TRY IT
Restate word for word every entry that appears below, skipping its pictures.

EXTRACTED MATERIAL
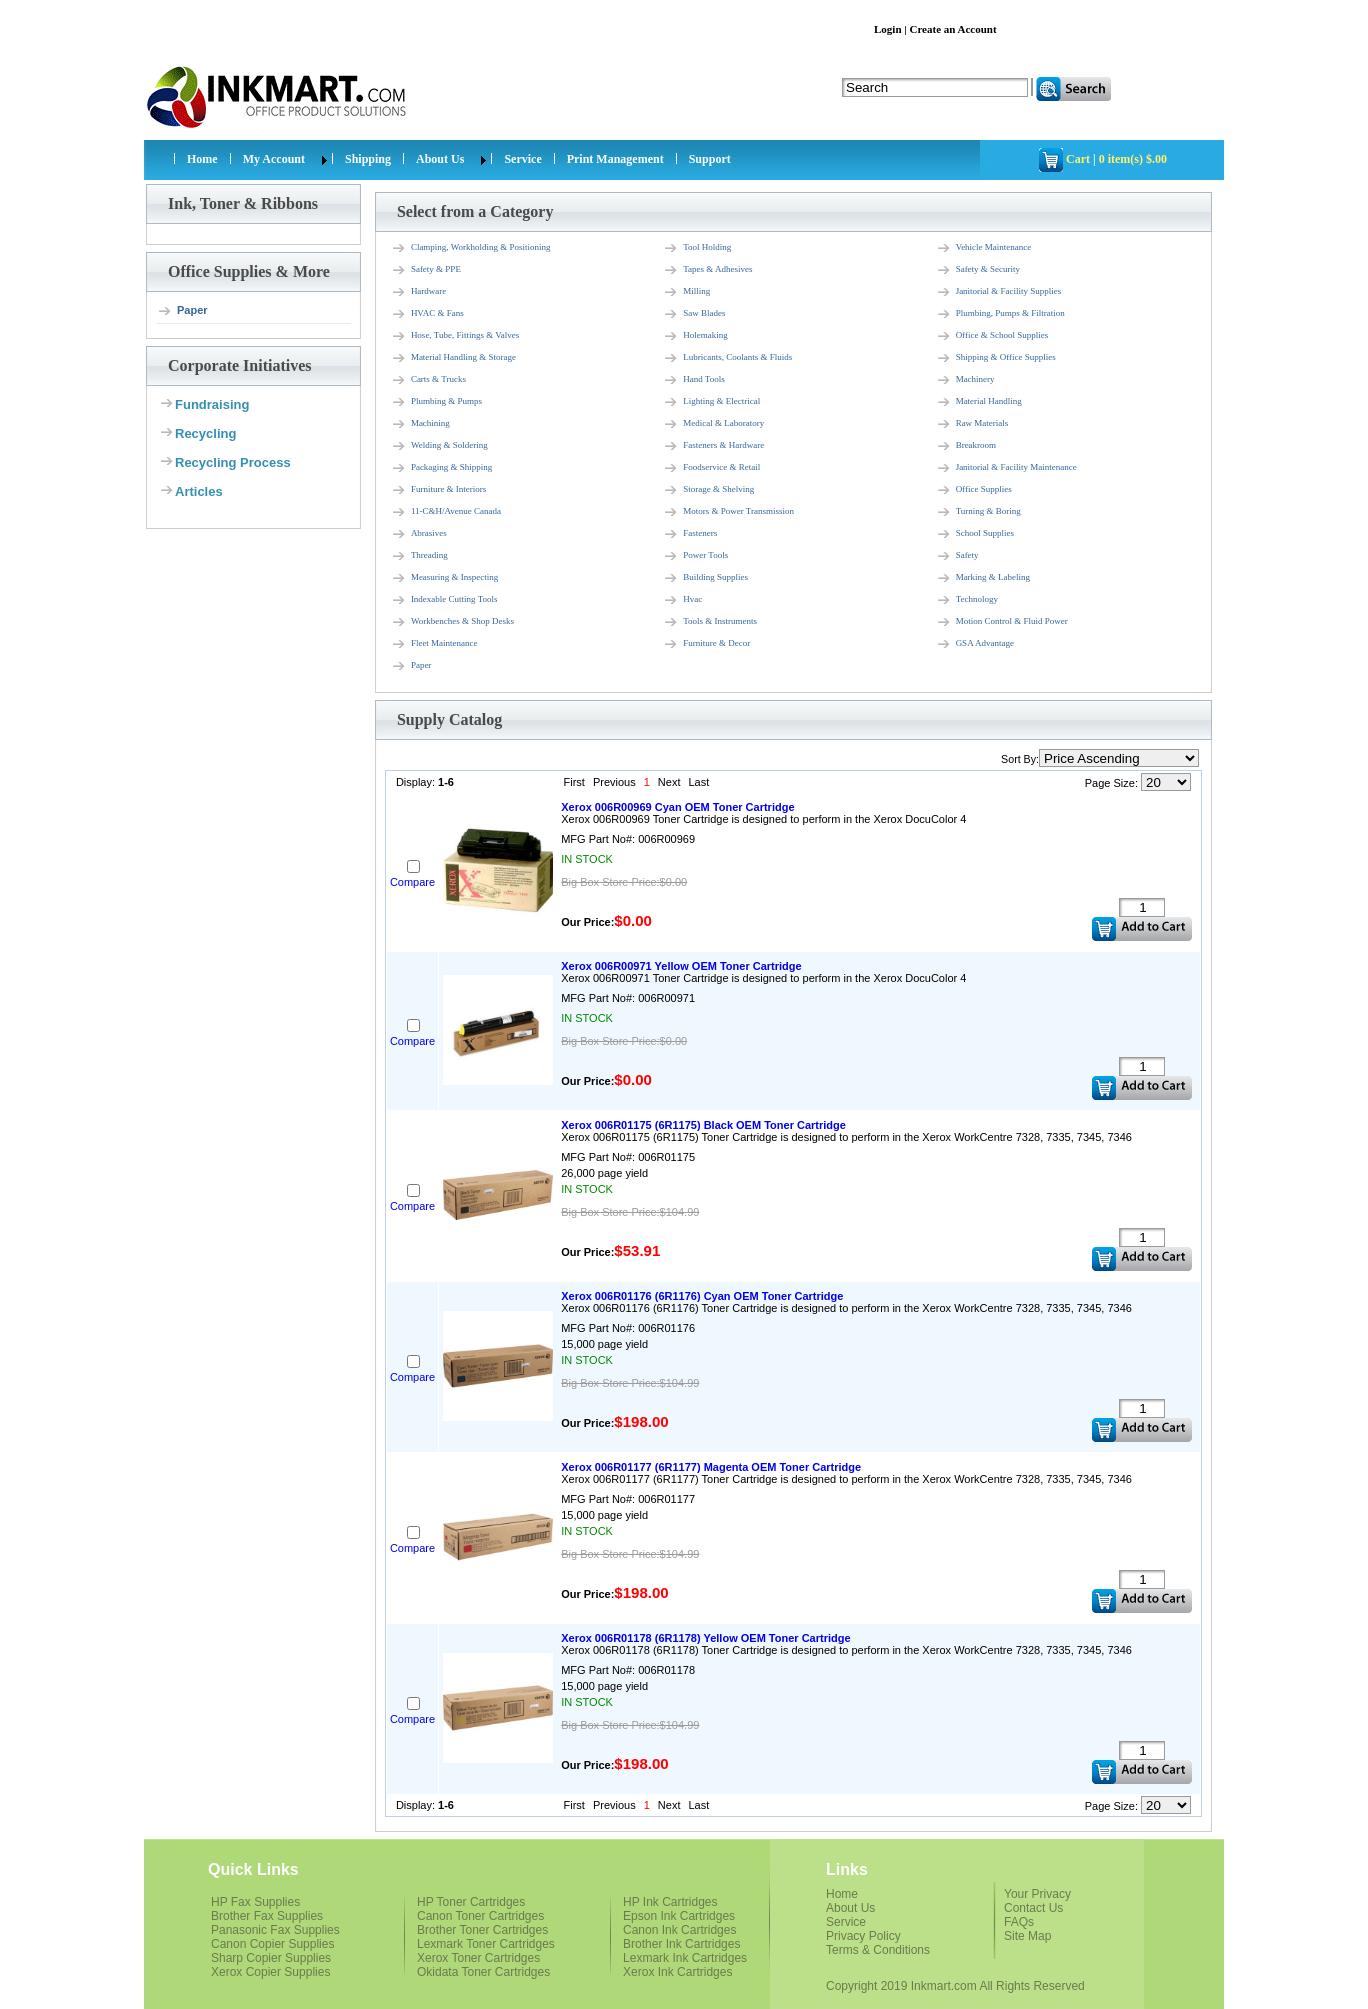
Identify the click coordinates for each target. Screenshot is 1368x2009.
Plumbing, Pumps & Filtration (1000, 314)
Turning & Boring (978, 512)
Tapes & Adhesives (707, 270)
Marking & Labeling (983, 578)
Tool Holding (697, 248)
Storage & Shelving (708, 490)
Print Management (615, 159)
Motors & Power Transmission (728, 512)
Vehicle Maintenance (984, 248)
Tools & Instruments (710, 622)
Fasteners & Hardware (713, 446)
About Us (440, 159)
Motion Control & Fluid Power (1002, 622)
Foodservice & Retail (711, 468)
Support (710, 159)
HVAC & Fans (427, 314)
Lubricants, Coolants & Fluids (727, 358)
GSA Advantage (975, 644)
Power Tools (695, 556)
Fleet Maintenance (434, 644)
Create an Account (952, 29)
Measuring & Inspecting (444, 578)
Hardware (418, 292)
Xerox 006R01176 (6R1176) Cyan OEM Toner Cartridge (702, 1296)
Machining (420, 424)
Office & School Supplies (992, 336)
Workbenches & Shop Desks (452, 622)
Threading (419, 556)
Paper (182, 311)
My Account (274, 159)
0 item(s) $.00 (1133, 159)
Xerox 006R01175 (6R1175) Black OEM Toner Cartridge (703, 1125)
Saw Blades (694, 314)
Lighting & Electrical (711, 402)
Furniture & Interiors (439, 490)
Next (669, 782)
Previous (614, 782)
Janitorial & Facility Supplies (999, 292)
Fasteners (690, 534)
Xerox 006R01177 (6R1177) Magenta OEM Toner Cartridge (711, 1467)
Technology (967, 600)
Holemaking (695, 336)
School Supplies (975, 534)
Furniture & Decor (706, 644)
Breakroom (966, 446)
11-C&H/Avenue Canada (446, 512)
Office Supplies (974, 490)
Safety (957, 556)
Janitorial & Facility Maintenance (1006, 468)
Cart (1078, 159)
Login (888, 29)
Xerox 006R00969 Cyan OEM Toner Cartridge (677, 807)
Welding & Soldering (439, 446)
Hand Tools (693, 380)
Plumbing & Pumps (436, 402)
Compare (412, 882)
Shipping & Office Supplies (996, 358)
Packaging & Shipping (442, 468)
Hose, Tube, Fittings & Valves (455, 336)
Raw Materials (972, 424)
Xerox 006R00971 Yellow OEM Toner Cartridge (681, 966)
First (574, 782)
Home (202, 159)
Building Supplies (705, 578)
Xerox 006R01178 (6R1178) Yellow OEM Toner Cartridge (705, 1638)
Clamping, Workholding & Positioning (471, 248)
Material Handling (979, 402)
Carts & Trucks (428, 380)
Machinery (965, 380)
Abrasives (419, 534)
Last (698, 782)
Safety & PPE (426, 270)
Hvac (682, 600)
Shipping (368, 159)
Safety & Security (978, 270)
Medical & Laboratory (713, 424)
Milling (686, 292)
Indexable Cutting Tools (444, 600)
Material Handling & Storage (453, 358)
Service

SOLUTION
Identify the click coordinates for each target. Screenshot is 1368x2009.
Plumbing, Pumps & Filtration (1000, 314)
Turning & Boring (978, 512)
Tapes & Adhesives (707, 270)
Marking & Labeling (983, 578)
Tool Holding (697, 248)
Storage & Shelving (708, 490)
Print Management (615, 159)
Motors & Power Transmission (728, 512)
Vehicle Maintenance (984, 248)
Tools & Instruments (710, 622)
Fasteners & Hardware (713, 446)
About Us (440, 159)
Motion Control & Fluid Power (1002, 622)
Foodservice & Retail (711, 468)
Support (710, 159)
HVAC & Fans (427, 314)
Lubricants, Coolants & Fluids (727, 358)
GSA Advantage (975, 644)
Power Tools (695, 556)
Fleet Maintenance (434, 644)
Create an Account (952, 29)
Measuring & Inspecting (444, 578)
Hardware (418, 292)
Xerox 006R01176 (6R1176) Cyan OEM Toner Cartridge (702, 1296)
Machining (420, 424)
Office & School Supplies (992, 336)
Workbenches & Shop Desks (452, 622)
Threading (419, 556)
Paper (182, 311)
My Account (274, 159)
0 item(s) $.00 (1133, 159)
Xerox 006R01175 (6R1175) Black OEM Toner Cartridge (703, 1125)
Saw Blades (694, 314)
Lighting & Electrical (711, 402)
Furniture & Interiors (439, 490)
Next (669, 782)
Previous (614, 782)
Janitorial & Facility Supplies (999, 292)
Fasteners (690, 534)
Xerox 006R01177 (6R1177) Magenta OEM Toner Cartridge (711, 1467)
Technology (967, 600)
Holemaking (695, 336)
School Supplies (975, 534)
Furniture & Decor (706, 644)
Breakroom (966, 446)
11-C&H/Avenue Canada (446, 512)
Office Supplies (974, 490)
Safety (957, 556)
Janitorial & Facility Maintenance (1006, 468)
Cart (1078, 159)
Login (888, 29)
Xerox 006R00969 Cyan OEM Toner Cartridge (677, 807)
Welding & Soldering (439, 446)
Hand Tools (693, 380)
Plumbing & Pumps (436, 402)
Compare (412, 882)
Shipping & Office Supplies (996, 358)
Packaging & Shipping (442, 468)
Hose, Tube, Fittings & Valves (455, 336)
Raw Materials (972, 424)
Xerox 006R00971 Yellow OEM Toner Cartridge (681, 966)
First (574, 782)
Home (202, 159)
Building Supplies (705, 578)
Xerox 006R01178 (6R1178) Yellow OEM Toner Cartridge (705, 1638)
Clamping, Workholding & Positioning (471, 248)
Material Handling (979, 402)
Carts & Trucks (428, 380)
Machinery (965, 380)
Abrasives (419, 534)
Last (698, 782)
Safety & PPE (426, 270)
Hvac (682, 600)
Shipping (368, 159)
Safety & Security (978, 270)
Medical & Laboratory (713, 424)
Milling (686, 292)
Indexable Cutting Tools (444, 600)
Material Handling & Storage (453, 358)
Service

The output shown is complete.